En particular, por cada
incremento de los aranceles de 3,6 puntos porcentuales se produce, al cabo de
cinco años, una caída de la productividad del 0,9% debido previsiblemente a las
ineficiencias competitivas que promueve en el interior de la economía (menor
competencia exterior, mayor oligopolización interior). Siendo la productividad
el determinante básico del PIB, el estudio también halla, no por casualidad,
una reducción del 0,4% en el mismo al cabo de ese lustro. Asimismo, y debido a
la relación entre crecimiento económico y el empleo, también se detecta un
aumento del paro de unas dos décimas y, nuevamente debido a las conexiones
entre desempleo y distribución de la renta, un aumento de la desigualdad
(medida por el índice Gini) de 0,15 puntos.
Tales perjuicios son
notablemente mayores en el caso de economías desarrolladas (y, por tanto, mucho
más especializadas e integradas en la división internacional del trabajo) que
en el de las economías en vías de desarrollo: específicamente, por cada aumento
de los aranceles de 3,6 puntos, el PIB de los países desarrollados se contrae
más de un 1% (frente a alrededor del 0,3% en los países en vías de desarrollo).

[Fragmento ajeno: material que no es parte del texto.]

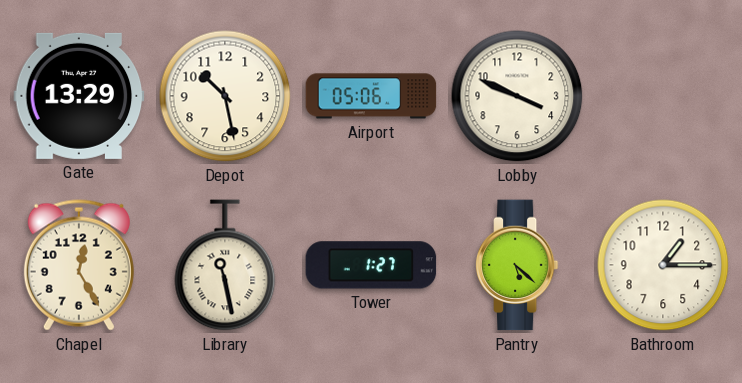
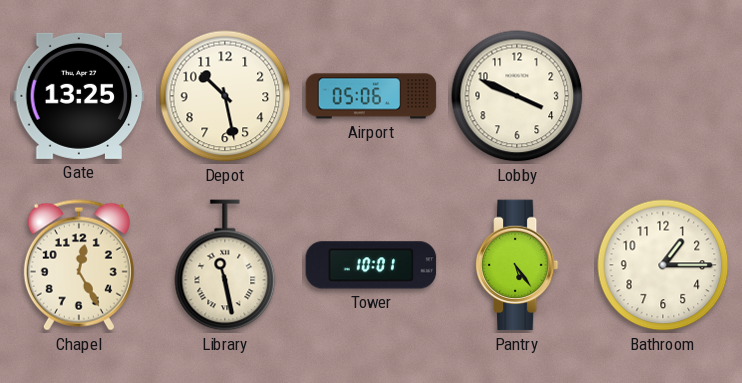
Gate: 13:29 -> 13:25
Tower: 1:27 -> 10:01
Pantry: 5:22 -> 5:24
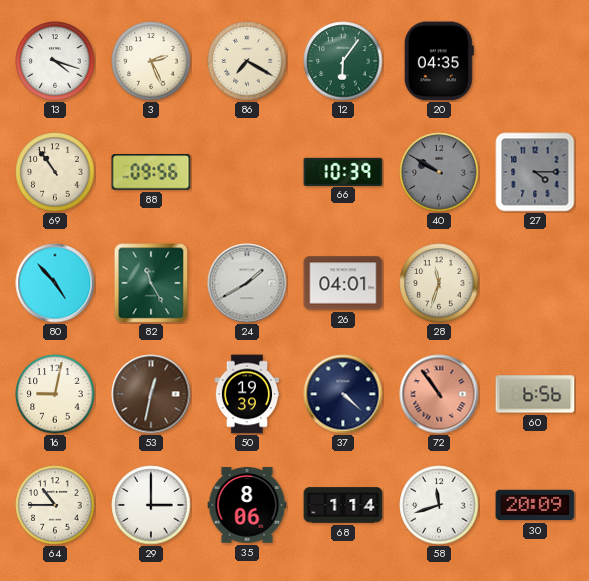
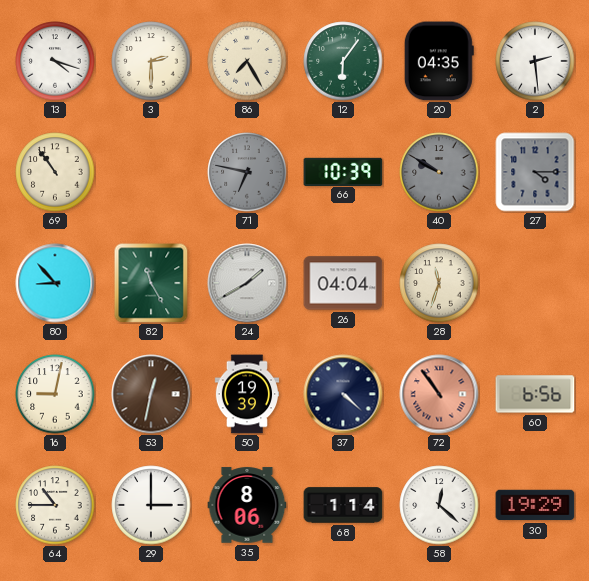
3: 2:26 -> 2:30
86: 7:20 -> 7:25
2: none -> 2:29
88: 09:56 -> none
71: none -> 6:47
80: 4:53 -> 8:53
26: 04:01 -> 04:04
58: 11:42 -> 12:22
30: 20:09 -> 19:29
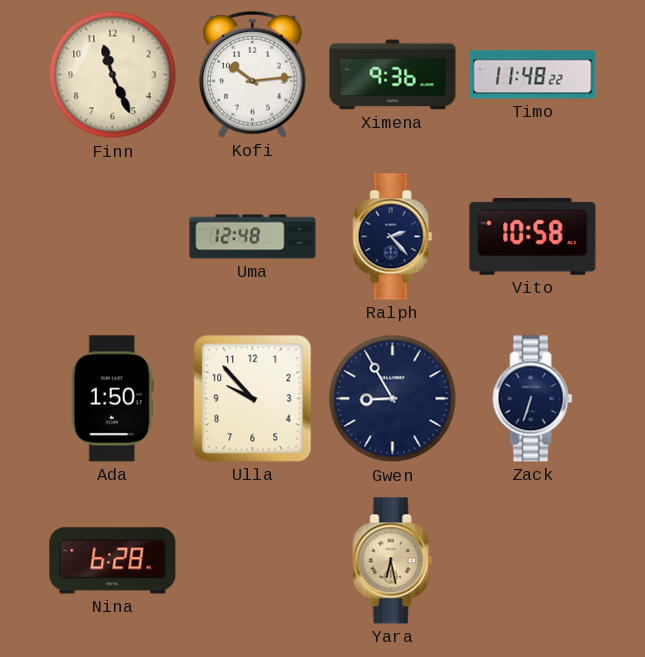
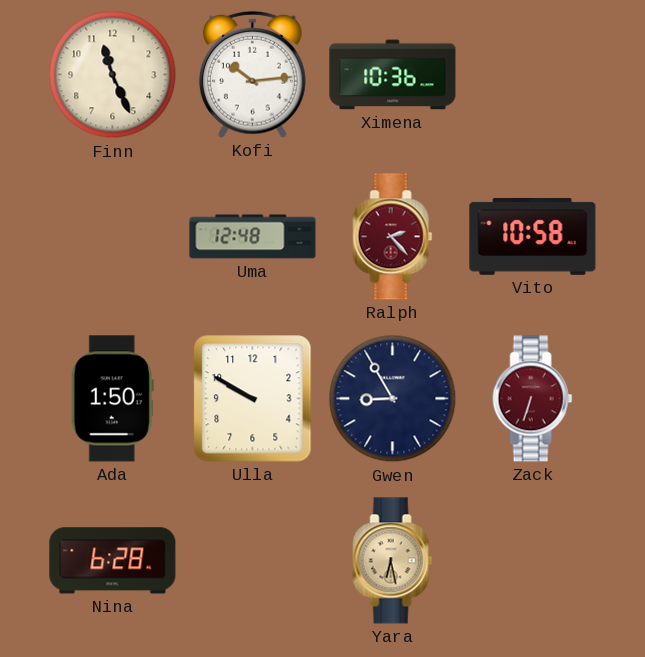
Ximena: 9:36 -> 10:36
Timo: 11:48 -> none
Ralph dial: navy -> burgundy
Ulla: 9:53 -> 9:50
Zack dial: navy -> burgundy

A su vez, los aranceles también resultan especialmente gravosos durante los
periodos de bonanza y no tanto durante las recesiones (puesto que, a corto
plazo, la protección arancelaria puede generar desviaciones de demanda que
movilicen los recursos ociosos internos de un país a costa de agravar, claro
está, las recesiones de sus socios comerciales). Es decir, los rearmes
arancelarios son marcadamente negativos en una coyuntura como la actual y para
algunas de las economías que ahora mismo están impulsando la presente
guerra/negociación comercial.
Así pues, podemos
afirmar que las intuiciones de los economistas clásicos, posteriormente
refrendadas por la práctica totalidad de la profesión, eran ciertas: los países
no se desarrollan aislándose del comercio global, sino que, por el contrario,
apartarse de la globalización solo contribuye a minar su capacidad de
crecimiento. Con aranceles, los consumidores locales salen perdiendo al verse
forzados a comprar mala mercancía nacional y, del mismo modo, los empresarios
locales salen perdiendo al verse forzados a abastecerse con malos inputs
nacionales (minando consecuentemente su competitividad global). En realidad,
los únicos ciertamente interesados en la protección exterior son aquellas
empresas nacionales que se saben incapaces de competir con sus rivales
extranjeros: es decir, aquellas que cabildean al poder político para que les
otorgue una subvención a costa de establecer un gravoso impuesto sobre el
desarrollo del resto de la economía. Robar a muchos para beneficiar a unos
pocos. Lo paradójico es que muchas personas de izquierdas avalen el
proteccionismo cuando, en el fondo, solo están defendiendo una política que
perjudica a las mayorías sociales para prebendar a los grupos empresariales
locales. Menos salarios, menos empleo y menos igualdad pero, eso sí, más
ganancias monopolísticas para el capitalista nacional amparado por el Estado.